Generali, tocca a Galateri La gestione di Geronzi d'intralcio a certi poteri?

Il presidente Telecom favorito per la successione. Oggi la decisione del Cda. Della Valle, Montezomolo la cacciata di Geronzi e le mani sul Corriere

Cesare Geronzi e Matteo Arpe quando erano ai vertici  di Capitalia
Cesare Geronzi e Matteo Arpe quando erano ai vertici di Capitalia

La notizia delle dimis­sioni forzate di Cesa­re Geronzi da presi­dente delle Generali ha fatto il giro del mondo. Molti italiani si sono stupiti di tanto clamore. L'uomo è in effetti sconosciuto al grande pubblico, per il qua­le le G­enerali sono delle as­sicurazioni come tante, un logo sul parabrezza delle auto. Ovviamente non è co­sì. Geronzi è stato, e proba­bilmente è ancora (aspette­r­ei prima di celebrarne il fu­nerale), uno degli uomini più potenti negli ultimi trent'anni. In quanto alle Generali è la diciannovesi­ma società per fatturato al mondo (prima compagnia assicurativa in Italia, terza in Europa). Incassa ogni anno quasi 80 miliardi di euro, con utili non di molto inferiori ai due. Per inten­derci, più della Ford, il dop­pio di Microsoft e di Unicre­dit (prima banca italiana). Insomma, un vero colos­so, che gestisce un patrimo­nio di 400 miliardi di euro, una cifra superiore al Pil del Belgio.

Si è detto, e scritto, che a fare fuori Geronzi sia stato Diego Della Valle che di Ge­nerali è consigliere di am­ministrazione, al grido di «fuori i vecchi, largo ai gio­vani ». In effetti Della Valle ha urlato molto contro Ge­ronzi, ma non credo, con tutto rispetto verso uno dei nostri migliori imprendito­ri, che il padrone delle Tod's e non solo abbia tut­to questo potere. In effetti lui e il suo amico Luca Mon­te­zemolo stanno scalpitan­do, il primo nel mondo del­la finanza il secondo in quello della politica, per­ché gli anni passano per tutti e Geronzi da una par­te e Berlusconi dall'altra so­no un tappo non da ridere per chi nutre grandi ambi­zioni personali.

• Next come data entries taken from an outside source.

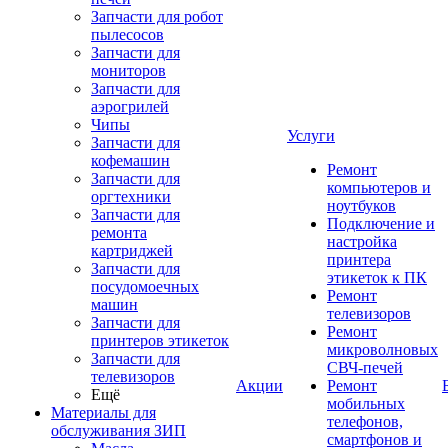
Запчасти для робот
пылесосов
Запчасти для
мониторов
Запчасти для
аэрогрилей
Чипы
Услуги
Запчасти для
кофемашин
Ремонт
Запчасти для
компьютеров и
оргтехники
ноутбуков
Запчасти для
Подключение и
ремонта
настройка
картриджей
принтера
Запчасти для
этикеток к ПК
посудомоечных
Ремонт
машин
телевизоров
Запчасти для
Ремонт
принтеров этикеток
микроволновых
Запчасти для
СВЧ-печей
телевизоров
Акции
Ремонт
Ещё
мобильных
Материалы для
телефонов,
обслуживания ЗИП
смартфонов и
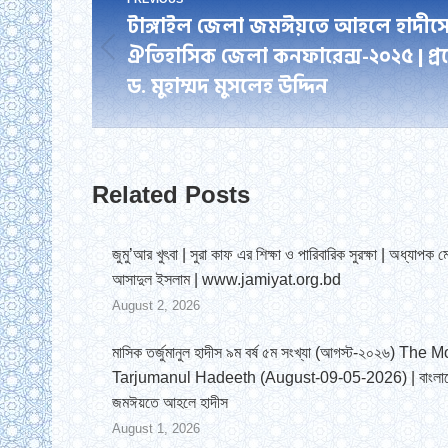
টাঙ্গাইল জেলা জমঈয়তে আহলে হাদীস
navigation
ঐতিহাসিক জেলা কনফারেন্স-২০২৫ | প্
Previous
ড. মুহাম্মদ মুসলেহ উদ্দিন
post:
Related Posts
জুমু’আর খুৎবা | সুরা কাফ এর শিক্ষা ও পারিবারিক সুরক্ষা | অধ্যাপক ম
আসাদুল ইসলাম | www.jamiyat.org.bd
August 2, 2026
মাসিক তর্জুমানুল হাদীস ৯ম বর্ষ ৫ম সংখ্যা (আগস্ট-২০২৬) The 
Tarjumanul Hadeeth (August-09-05-2026) | বাংলা
জমঈয়তে আহলে হাদীস
August 1, 2026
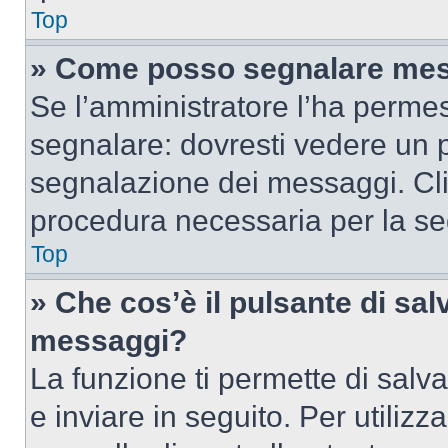
Top
» Come posso segnalare mes
Se l’amministratore l’ha perme
segnalare: dovresti vedere un p
segnalazione dei messaggi. Clic
procedura necessaria per la s
Top
» Che cos’è il pulsante di salv
messaggi?
La funzione ti permette di sal
e inviare in seguito. Per utilizz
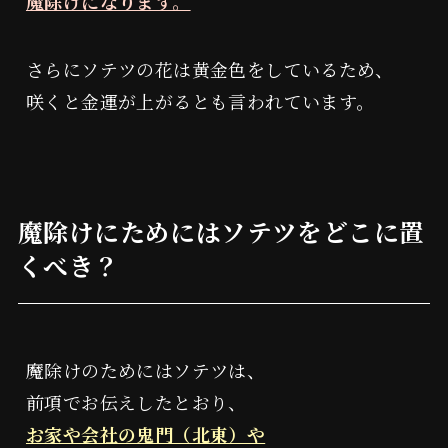
魔除けになります。
さらにソテツの花は黄金色をしているため、
咲くと金運が上がるとも言われています。
魔除けにためにはソテツをどこに置
くべき？
魔除けのためにはソテツは、
前項でお伝えしたとおり、
お家や会社の鬼門（北東）や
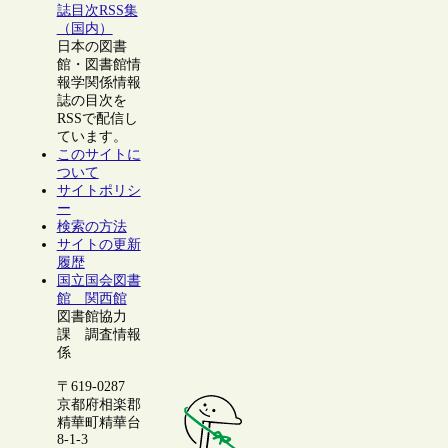
誌目次RSS集
（国内）
日本の図書
館・図書館情
報学関係情報
誌の目次を
RSSで配信し
ています。
このサイトに
ついて
サイトポリシ
ー
検索の方法
サイトの更新
履歴
国立国会図書
館 関西館
図書館協力
課 調査情報
係
〒619-0287
京都府相楽郡
精華町精華台
8-1-3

Dove sta la verità? Direi che in Generali si stanno giocando due partite diver­se. La prima, quella vera, è su chi e come deve gestire quella montagna di miliar­di di cui sopra, e qui mi fer­mo per manifesta ignoran­za. La seconda è di più mo­desto profilo e riguarda al­cune cosette italiane, bri­ciole per Generali, ma im­portanti per alcuni signori (tra i quali Della Valle), co­me ad esempio mettere le mani sulla proprietà del Corriere della Sera. Per far­sene cosa? Beh, la stessa de­gli attuali proprietari: con­dizionare l'opinione pub­blica, nascondere qualche peccatuccio, essere riveriti e corteggiati dal potere po­litico. In questo il «nuovo che avanza» ha poco di nuovo. Finanzieri e indu­striali hanno il vizio di vole­re giornali che, come noto, non producono ricchezza ma debiti.

Evidentemente Geronzi era di intralcio su entrambi i livelli. Su quello dei gran­di affari aveva le sue idee, ma soprattutto era curioso di capire tre o quattro ope­razioni fatte di recente da Generali che il consiglio di amministrazione preferi­va tenere riservate. Su quel­lo dei piccoli affari, dicia­mo che non era entusiasta di consegnare il Corriere della Sera e qualche altro giochino al duo Della Valle-Montezemolo. In questo la pensa come Berlusconi, per questo dicono oggi che la sua uscita è una grande sconfitta del premier.

Può essere, ma non vedo il dramma. Il successo di Berlusconi infatti è nato contro la volontà dei poteri forti e dei salotti buoni, tra l'altro in anni nei quali il lo­ro potere era ben più forte di oggi. Agnelli certo non lo amava, i più grandi ban­chieri italiani, Geronzi a parte, sono sempre stati sull'altra sponda, quella di sinistra. In quanto al Cor­riere, è diciotto anni che ce l'ha contro. La novità del berlusconismo è che gover­na chi ha i voti, non consi­gli di amministrazione e giornali.

È quello che anco­ra Della Valle non ha capi­to. In questo è molto, mol­to più vecchio di Geronzi. E poi tanta fatica per cosa? Avere il Corriere alleato in politica non porta bene. Chiedere conferma a Ro­mano Prodi.